Metadata-Version: 2.1
Name: timesmash
Version: 0.2.25
Summary: Quantifier of universal similarity amongst arbitrary data streams without a priori knowledge, features, or training.
Home-page: https://github.com/zeroknowledgediscovery/timesmash
Maintainer: Victor Rotaru
Maintainer-email: virotaru@uchicago.edu
Keywords: timeseries
Classifier: Programming Language :: Python :: 3
Description-Content-Type: text/markdown
License-File: LICENSE
Requires-Dist: pandas
Requires-Dist: numpy
Requires-Dist: scikit-learn

# Time Smash

Universal similarity amongst arbitrary data streams without a priori knowledge, features, or training.

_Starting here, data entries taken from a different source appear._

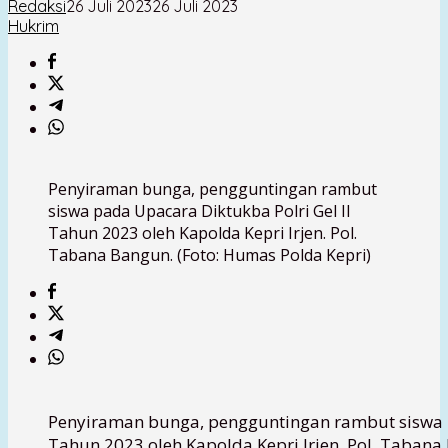
Redaksi
26 Juli 2023
26 Juli 2023
Hukrim
Penyiraman bunga, pengguntingan rambut
siswa pada Upacara Diktukba Polri Gel II
Tahun 2023 oleh Kapolda Kepri Irjen. Pol.
Tabana Bangun. (Foto: Humas Polda Kepri)
Penyiraman bunga, pengguntingan rambut siswa p
Tahun 2023 oleh Kapolda Kepri Irjen. Pol. Tabana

Can be used to solve time series clustering and classification problems.

Featurization algorithms: SymbolicDerivative, InferredHMMLikelihood, Csmash
	
Distance measure: LikelihoodDistance

For questions or suggestions contact:research@paraknowledge.ai

##	Usage examples	
### SymbolicDerivative
	from timesmash import SymbolicDerivative
	from sklearn.ensemble import RandomForestClassifier

	train = [[1, 0, 1, 0, 1, 0], [1, 1, 0, 1, 1, 0]]
	train_label = [[0], [1]]
	test = [[0, 1, 1, 0, 1, 1]]
	train_features, test_features = SymbolicDerivative().fit_transform(
	    train=train, test=test, label=train_label
	)
	clf = RandomForestClassifier().fit(train_features, train_label)
	label = clf.predict(test_features)
	print("Predicted label: ", label)
	
###	LikelihoodDistance	
	from timesmash import LikelihoodDistance
	from sklearn.cluster import KMeans
	train = [[1, 0, 1.1, 0, 11.2, 0], [1, 1, 0, 1, 1, 0], [0, 0.9, 0, 1, 0, 1], [0, 1, 1, 0, 1, 1]]
	dist_calc = LikelihoodDistance().fit(train)
	dist = dist_calc.produce()
	from sklearn.cluster import KMeans
	clusters = KMeans(n_clusters = 2).fit(dist).labels_
	print("Clusters: " clusters)
	
###	InferredHMMLikelihood	
	from timesmash import InferredHMMLikelihood
	from sklearn.ensemble import RandomForestClassifier

	train = [[1, 0, 1, 0, 1, 0], [1, 1, 0, 1, 1, 0]]
	train_label = [[0], [1]]
	test = [[0, 1, 1, 0, 1, 1]]
	train_features, test_features = InferredHMMLikelihood().fit_transform(
	    train=train, test=test, label=train_label
	)
	clf = RandomForestClassifier().fit(train_features, train_label)
	label = clf.predict(test_features)
	print("Predicted label: ", label)

###	ClusteredHMMClassifier:	
	from timesmash import Quantizer, InferredHMMLikelihood, LikelihoodDistance
	from sklearn.cluster import KMeans
	from sklearn.ensemble import RandomForestClassifier
	import pandas as pd

	train = pd.DataFrame(
	    [[1, 0, 1, 0, 1, 0], [1, 1, 0, 1, 1, 0], [1, 0, 1, 0, 1, 0], [1, 1, 0, 1, 1, 0]]
	)
	train_label = pd.DataFrame([[0], [1], [0], [1]])
	test = pd.DataFrame([[0, 1, 1, 0, 1, 1]])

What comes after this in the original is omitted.